Nevertheless, ethnic background is closely connected with area of residence, with people of color and whites frequently residing apart. Varying susceptibility to health hazards is associated with various residence locations (Gee and Payne-Sturges). Local stressors and pollution sources, in particular, contribute to poor health, which is mitigated by neighborhood services. Systemic variables influence the confines within which health promotion is achievable, as well as the current status of stressors, resources, and pollutants in a neighborhood. Minorities usually reside in neighborhoods with a poorer doctor ratio and fewer medications (Gee and Payne-Sturges). In urban minority neighborhoods, medical centers are more inclined to shut. These results imply that stratified areas have systemic limitations in healthcare delivery.

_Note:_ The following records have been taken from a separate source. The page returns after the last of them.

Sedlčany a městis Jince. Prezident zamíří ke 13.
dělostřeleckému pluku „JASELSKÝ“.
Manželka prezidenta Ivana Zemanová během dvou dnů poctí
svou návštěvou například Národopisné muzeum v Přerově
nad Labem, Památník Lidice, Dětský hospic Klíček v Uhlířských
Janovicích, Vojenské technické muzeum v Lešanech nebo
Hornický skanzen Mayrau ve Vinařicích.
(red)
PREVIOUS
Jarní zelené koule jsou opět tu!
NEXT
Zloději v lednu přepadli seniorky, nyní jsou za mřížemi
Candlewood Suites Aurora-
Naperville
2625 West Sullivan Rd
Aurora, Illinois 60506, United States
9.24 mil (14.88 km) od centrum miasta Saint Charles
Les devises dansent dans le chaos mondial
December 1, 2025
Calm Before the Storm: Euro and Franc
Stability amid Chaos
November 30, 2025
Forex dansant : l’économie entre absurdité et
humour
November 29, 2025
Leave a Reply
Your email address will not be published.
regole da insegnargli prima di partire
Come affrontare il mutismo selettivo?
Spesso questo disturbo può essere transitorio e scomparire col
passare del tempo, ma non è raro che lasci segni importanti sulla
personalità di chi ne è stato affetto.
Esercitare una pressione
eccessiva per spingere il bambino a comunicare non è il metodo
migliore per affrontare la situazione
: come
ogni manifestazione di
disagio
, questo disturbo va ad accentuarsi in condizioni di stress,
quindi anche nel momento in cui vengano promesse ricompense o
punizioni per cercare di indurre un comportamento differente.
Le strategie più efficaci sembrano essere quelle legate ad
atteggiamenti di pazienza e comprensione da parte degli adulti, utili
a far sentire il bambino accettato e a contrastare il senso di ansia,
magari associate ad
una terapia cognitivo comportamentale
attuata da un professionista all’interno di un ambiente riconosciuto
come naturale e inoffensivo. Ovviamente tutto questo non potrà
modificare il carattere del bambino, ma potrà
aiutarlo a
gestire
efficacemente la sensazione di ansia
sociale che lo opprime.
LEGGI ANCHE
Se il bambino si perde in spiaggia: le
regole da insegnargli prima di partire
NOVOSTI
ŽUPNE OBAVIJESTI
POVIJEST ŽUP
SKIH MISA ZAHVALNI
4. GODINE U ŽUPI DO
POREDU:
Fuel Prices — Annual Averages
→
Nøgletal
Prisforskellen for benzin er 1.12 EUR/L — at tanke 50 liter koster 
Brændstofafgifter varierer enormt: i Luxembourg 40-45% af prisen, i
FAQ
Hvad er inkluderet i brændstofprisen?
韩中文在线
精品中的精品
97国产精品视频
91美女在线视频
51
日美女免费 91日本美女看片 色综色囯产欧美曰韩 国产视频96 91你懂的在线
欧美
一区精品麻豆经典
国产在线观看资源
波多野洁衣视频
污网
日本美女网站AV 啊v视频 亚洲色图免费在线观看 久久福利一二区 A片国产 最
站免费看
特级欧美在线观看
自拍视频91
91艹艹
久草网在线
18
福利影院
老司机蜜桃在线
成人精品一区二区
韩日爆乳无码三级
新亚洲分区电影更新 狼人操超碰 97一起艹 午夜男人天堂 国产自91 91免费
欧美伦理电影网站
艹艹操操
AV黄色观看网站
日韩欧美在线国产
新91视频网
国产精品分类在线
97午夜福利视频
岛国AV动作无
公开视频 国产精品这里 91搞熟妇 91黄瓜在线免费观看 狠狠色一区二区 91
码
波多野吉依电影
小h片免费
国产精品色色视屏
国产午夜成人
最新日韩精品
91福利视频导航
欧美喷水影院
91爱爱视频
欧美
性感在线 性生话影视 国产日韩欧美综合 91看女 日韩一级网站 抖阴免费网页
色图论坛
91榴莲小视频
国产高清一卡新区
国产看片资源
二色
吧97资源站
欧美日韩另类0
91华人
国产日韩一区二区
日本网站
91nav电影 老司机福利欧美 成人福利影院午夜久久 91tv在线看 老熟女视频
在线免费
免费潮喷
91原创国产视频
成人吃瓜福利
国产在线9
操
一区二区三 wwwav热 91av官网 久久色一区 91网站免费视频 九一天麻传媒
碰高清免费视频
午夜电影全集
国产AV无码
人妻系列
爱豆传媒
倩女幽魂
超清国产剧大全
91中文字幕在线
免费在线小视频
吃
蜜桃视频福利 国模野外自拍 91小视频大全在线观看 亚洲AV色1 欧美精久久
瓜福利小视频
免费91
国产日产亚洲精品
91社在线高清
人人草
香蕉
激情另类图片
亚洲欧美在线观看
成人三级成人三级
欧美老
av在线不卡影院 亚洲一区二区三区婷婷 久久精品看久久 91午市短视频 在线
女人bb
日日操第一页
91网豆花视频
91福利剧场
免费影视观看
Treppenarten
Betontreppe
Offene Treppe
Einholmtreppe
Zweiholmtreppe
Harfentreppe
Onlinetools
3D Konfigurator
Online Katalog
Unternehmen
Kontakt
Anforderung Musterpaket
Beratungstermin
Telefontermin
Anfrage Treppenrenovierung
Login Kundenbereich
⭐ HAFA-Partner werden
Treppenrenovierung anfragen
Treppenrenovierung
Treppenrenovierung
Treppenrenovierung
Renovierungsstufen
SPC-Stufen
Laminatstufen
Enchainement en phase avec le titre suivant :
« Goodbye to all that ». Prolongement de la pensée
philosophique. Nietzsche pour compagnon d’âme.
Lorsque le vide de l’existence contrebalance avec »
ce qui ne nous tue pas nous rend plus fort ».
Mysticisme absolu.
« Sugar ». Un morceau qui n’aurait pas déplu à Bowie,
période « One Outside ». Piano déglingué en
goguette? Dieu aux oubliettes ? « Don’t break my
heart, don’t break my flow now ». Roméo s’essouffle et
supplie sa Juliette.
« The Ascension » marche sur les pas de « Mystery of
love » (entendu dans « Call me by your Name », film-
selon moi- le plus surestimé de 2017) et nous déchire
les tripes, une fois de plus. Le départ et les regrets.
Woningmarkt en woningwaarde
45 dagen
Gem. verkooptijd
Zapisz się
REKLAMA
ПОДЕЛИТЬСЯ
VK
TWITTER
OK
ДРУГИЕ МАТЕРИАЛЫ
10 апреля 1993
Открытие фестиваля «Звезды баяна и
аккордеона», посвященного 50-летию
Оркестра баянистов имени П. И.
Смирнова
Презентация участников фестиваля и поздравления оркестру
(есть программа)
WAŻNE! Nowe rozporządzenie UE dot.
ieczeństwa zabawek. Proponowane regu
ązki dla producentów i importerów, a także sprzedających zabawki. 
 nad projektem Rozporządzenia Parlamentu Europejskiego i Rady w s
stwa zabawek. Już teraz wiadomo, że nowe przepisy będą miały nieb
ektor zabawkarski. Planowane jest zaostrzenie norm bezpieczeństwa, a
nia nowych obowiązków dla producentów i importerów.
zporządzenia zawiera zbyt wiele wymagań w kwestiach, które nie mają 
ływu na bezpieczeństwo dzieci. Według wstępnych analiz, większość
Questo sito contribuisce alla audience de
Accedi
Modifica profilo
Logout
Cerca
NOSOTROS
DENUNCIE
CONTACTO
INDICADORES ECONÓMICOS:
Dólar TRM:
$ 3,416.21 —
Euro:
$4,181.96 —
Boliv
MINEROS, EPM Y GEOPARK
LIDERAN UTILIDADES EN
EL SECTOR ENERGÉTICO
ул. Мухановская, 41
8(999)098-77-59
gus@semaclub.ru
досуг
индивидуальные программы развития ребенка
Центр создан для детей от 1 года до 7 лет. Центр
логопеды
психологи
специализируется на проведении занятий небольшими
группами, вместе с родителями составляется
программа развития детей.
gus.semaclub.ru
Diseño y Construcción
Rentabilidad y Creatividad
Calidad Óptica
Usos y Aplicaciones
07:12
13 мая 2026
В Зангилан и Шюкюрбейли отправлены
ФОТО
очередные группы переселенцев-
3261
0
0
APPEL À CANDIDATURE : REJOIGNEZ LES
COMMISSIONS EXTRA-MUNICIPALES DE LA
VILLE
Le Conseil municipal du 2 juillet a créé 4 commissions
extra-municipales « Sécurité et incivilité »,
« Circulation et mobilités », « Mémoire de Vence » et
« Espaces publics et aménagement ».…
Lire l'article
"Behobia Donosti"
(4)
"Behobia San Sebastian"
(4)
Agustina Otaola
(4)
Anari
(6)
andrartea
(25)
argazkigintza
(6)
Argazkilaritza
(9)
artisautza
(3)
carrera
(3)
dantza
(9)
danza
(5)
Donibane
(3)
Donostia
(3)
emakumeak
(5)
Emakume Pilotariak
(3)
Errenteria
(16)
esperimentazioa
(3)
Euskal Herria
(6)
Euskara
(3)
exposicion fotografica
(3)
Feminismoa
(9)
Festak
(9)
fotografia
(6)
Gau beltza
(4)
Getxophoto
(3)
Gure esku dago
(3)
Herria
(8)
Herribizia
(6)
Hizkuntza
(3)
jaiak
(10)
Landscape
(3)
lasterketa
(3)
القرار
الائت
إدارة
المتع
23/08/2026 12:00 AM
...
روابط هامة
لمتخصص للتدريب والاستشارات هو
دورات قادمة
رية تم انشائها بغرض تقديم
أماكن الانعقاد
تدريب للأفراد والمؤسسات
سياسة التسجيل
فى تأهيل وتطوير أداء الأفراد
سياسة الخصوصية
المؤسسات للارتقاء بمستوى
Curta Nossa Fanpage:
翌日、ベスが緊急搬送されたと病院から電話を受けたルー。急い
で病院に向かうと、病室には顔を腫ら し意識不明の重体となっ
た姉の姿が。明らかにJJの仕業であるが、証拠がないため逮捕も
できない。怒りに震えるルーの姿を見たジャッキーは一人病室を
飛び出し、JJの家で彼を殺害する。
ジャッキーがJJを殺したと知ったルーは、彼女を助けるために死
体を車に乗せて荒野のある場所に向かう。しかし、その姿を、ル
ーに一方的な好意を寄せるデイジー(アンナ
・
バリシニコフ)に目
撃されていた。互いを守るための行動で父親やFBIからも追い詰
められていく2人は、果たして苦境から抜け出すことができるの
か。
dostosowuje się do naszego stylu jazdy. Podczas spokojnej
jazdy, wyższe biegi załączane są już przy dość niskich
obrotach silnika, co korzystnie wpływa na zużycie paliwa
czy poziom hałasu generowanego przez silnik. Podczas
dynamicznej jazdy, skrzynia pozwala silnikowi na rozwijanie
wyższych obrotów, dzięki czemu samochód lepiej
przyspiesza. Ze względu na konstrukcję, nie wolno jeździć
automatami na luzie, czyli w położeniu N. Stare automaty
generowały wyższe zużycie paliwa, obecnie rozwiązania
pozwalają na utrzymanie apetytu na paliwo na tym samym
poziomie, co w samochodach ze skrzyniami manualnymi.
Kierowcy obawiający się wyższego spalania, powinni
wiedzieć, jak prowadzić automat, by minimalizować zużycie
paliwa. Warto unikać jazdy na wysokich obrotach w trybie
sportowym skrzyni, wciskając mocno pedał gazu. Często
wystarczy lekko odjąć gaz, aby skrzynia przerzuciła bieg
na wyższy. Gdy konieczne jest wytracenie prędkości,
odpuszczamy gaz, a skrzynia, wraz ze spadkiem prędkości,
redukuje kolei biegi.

The health effects of living in an area contaminated by environmental racism can be devastating for individuals and entire communities alike. For example, exposure to dangerous chemicals such as lead or asbestos can cause long-term health problems such as cancer or learning disabilities in young children who may come into contact with these substances through their homes or schools. In addition, many people who live in areas close to these industrial sites tend to suffer from higher asthma rates due to breathing in polluted air, which can increase the risk of heart attacks, strokes and even death if not treated properly. The health of these people is at risk because of their exposure to environmental pollution and other factors that lead to poor health outcomes. The concept of environmental justice is also essential for understanding issues related to environmental racism. It is based on the idea that everyone should have equal access to crucial ecological goods and services. It is the belief that individuals are all responsible for protecting the environment but that their actions must be fair and equitable.
Washington, Harriet A. A terrible thing to waste: Environmental racism and its assault on the American mind. Hachette UK, 2019.
Gee, Gilbert C., and Devon C. Payne-Sturges. “Environmental health disparities: a framework integrating psychosocial and environmental concepts.” Environmental health perspectives 112.17 (2004): 1645-1653.